Doctors often describe dextrocardia together with how the rest of the organs are arranged (situs).

  • Dextrocardia with situs solitus
    The heart is on the right, but other organs (stomach, liver, etc.) are in their usual positions.
* Sometimes called “isolated dextrocardia” or “dextrocardia of embryonic arrest.”
* More often linked with structural heart defects.
  • Dextrocardia with situs inversus
    The heart and many organs are arranged like a mirror image (for example, liver on the left, stomach on the right).
* This can be called “situs inversus totalis” when the whole chest and abdominal organs are mirrored.
* Many people in this group have few or no heart symptoms.
  • Dextrocardia with more complex situs (ambiguus/heterotaxy)
    The organ arrangement is mixed or “in between,” and congenital heart disease is more common.

Symptoms and health impact

The impact varies a lot from person to person.

  • Some people have:
    • No symptoms at all, and dextrocardia is noticed only on an X‑ray or ECG done for another reason.
  • Others can have issues if there are associated problems, such as:
    • Structural heart defects (holes in the heart walls, abnormal valves, abnormal connections of large vessels).
* Lung and breathing issues in infancy, feeding problems, or poor weight gain when severe defects exist.
* In some patterns like Kartagener syndrome (a form of primary ciliary dyskinesia with situs inversus), recurrent chest infections and sinus problems can occur.
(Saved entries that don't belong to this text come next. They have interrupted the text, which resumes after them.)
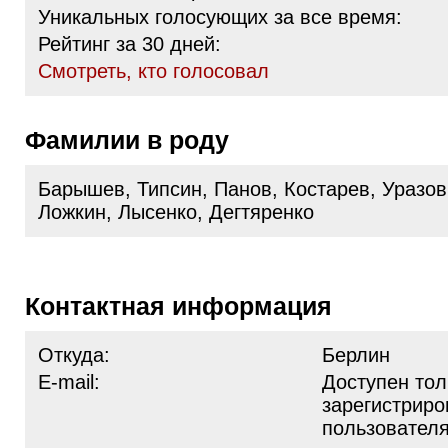
Уникальных голосующих за все время:
Рейтинг за 30 дней:
Cмотреть, кто голосовал
Фамилии в роду
Барышев, Типсин, Панов, Костарев, Уразов
Ложкин, Лысенко, Дегтяренко
Контактная информация
Откуда:
Берлин
E-mail:
Доступен тол
зарегистрир
пользовател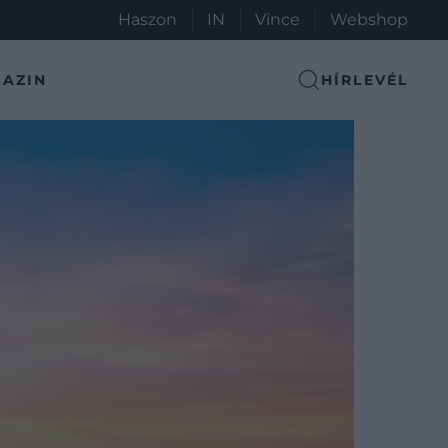
Haszon
IN
Vince
Webshop
AZIN
HÍRLEVÉL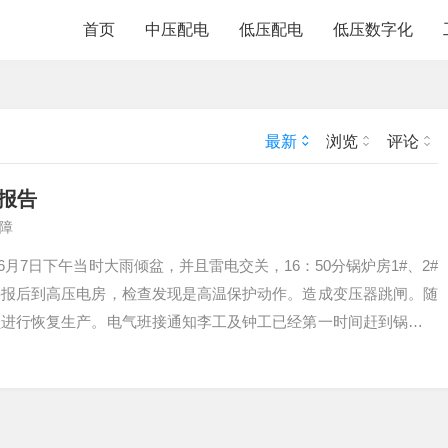
首页
中压配电
低压配电
低压数字化
最新
浏览
评论
报告
障
月7日下午当时大雨倾盆，并且雷电交关，16：50分锅炉房1#、2#
接报后到高压电房，检查发现是高温保护动作。造成变压器跳闸。随
员进行恢复生产。电气班接通知李工及钟工已经第一时间赶到锅炉房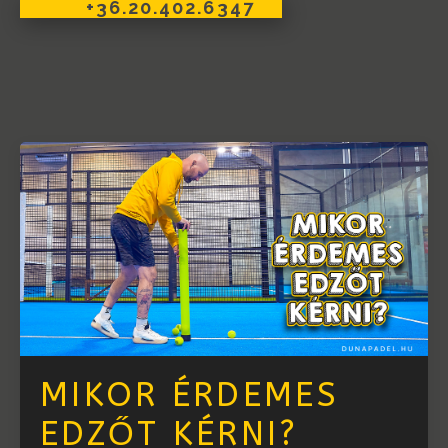
+36.20.402.6347
MIKOR ÉRDEMES
EDZŐT KÉRNI?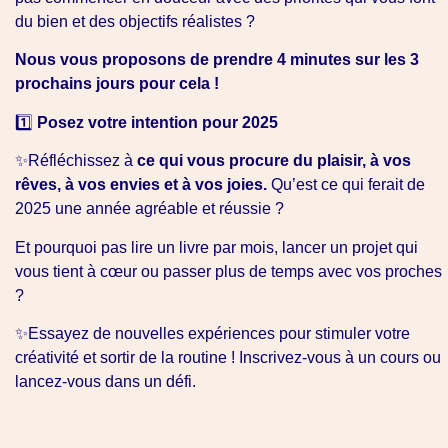
du bien et des objectifs réalistes ?
Nous vous proposons de prendre 4 minutes sur les 3
prochains jours pour cela !
1️⃣
Posez votre intention pour 2025
✨Réfléchissez à
ce qui vous procure du plaisir, à vos
rêves, à vos envies et à vos joies.
Qu’est ce qui ferait de
2025 une année agréable et réussie ?
Et pourquoi pas lire un livre par mois, lancer un projet qui
vous tient à cœur ou passer plus de temps avec vos proches
?
✨Essayez de nouvelles expériences pour stimuler votre
créativité et sortir de la routine ! Inscrivez-vous à un cours ou
lancez-vous dans un défi.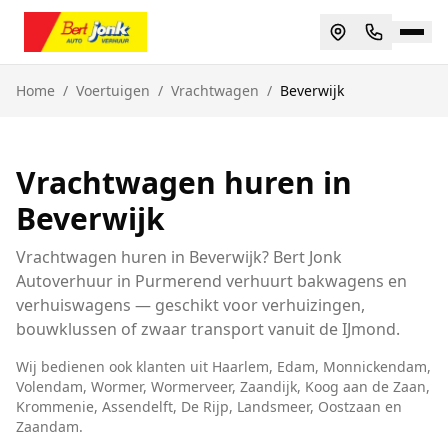
Home
/
Voertuigen
/
Vrachtwagen
/
Beverwijk
Vrachtwagen huren in
Beverwijk
Vrachtwagen huren in Beverwijk? Bert Jonk
Autoverhuur in Purmerend verhuurt bakwagens en
verhuiswagens — geschikt voor verhuizingen,
bouwklussen of zwaar transport vanuit de IJmond.
Wij bedienen ook klanten uit
Haarlem, Edam, Monnickendam,
Volendam, Wormer, Wormerveer, Zaandijk, Koog aan de Zaan,
Krommenie, Assendelft, De Rijp, Landsmeer, Oostzaan
en
Zaandam
.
How it is found and diagnosed

  • Often first seen on:
    • Chest X‑ray showing the heart shadow on the right.
* ECG (heart tracing) with a pattern that looks “reversed” or unusual.
  • Then confirmed and studied with:
    • Echocardiography (heart ultrasound) to look at the structure and blood flow.
* CT or MRI scans to map organ positions and any associated defects.
* Sometimes genetic testing or more detailed evaluation if doctors suspect a broader syndrome.

Treatment and everyday life

  • If dextrocardia is isolated (no major structural heart problems), people can live normal lives and may just need documentation so future clinicians know their anatomy is reversed.
  • If there are structural heart defects:
    • Treatment may include medications, catheter‑based procedures, or surgery, similar to other congenital heart diseases but adjusted for the reversed layout.
  • For procedures (like placing ECG leads, doing CPR, or surgery), teams must account for the heart being on the right side.

“Quick Scoop” TL;DR

  • Dextrocardia = heart on the right side of the chest, tip pointing right.
  • It’s present from birth and can occur alone or with other organ mirror‑imaging (situs inversus) or complex arrangements.
  • Some people have no symptoms; others may have congenital heart disease or syndromes that need monitoring and treatment.

Information gathered from public forums or data available on the internet and portrayed here.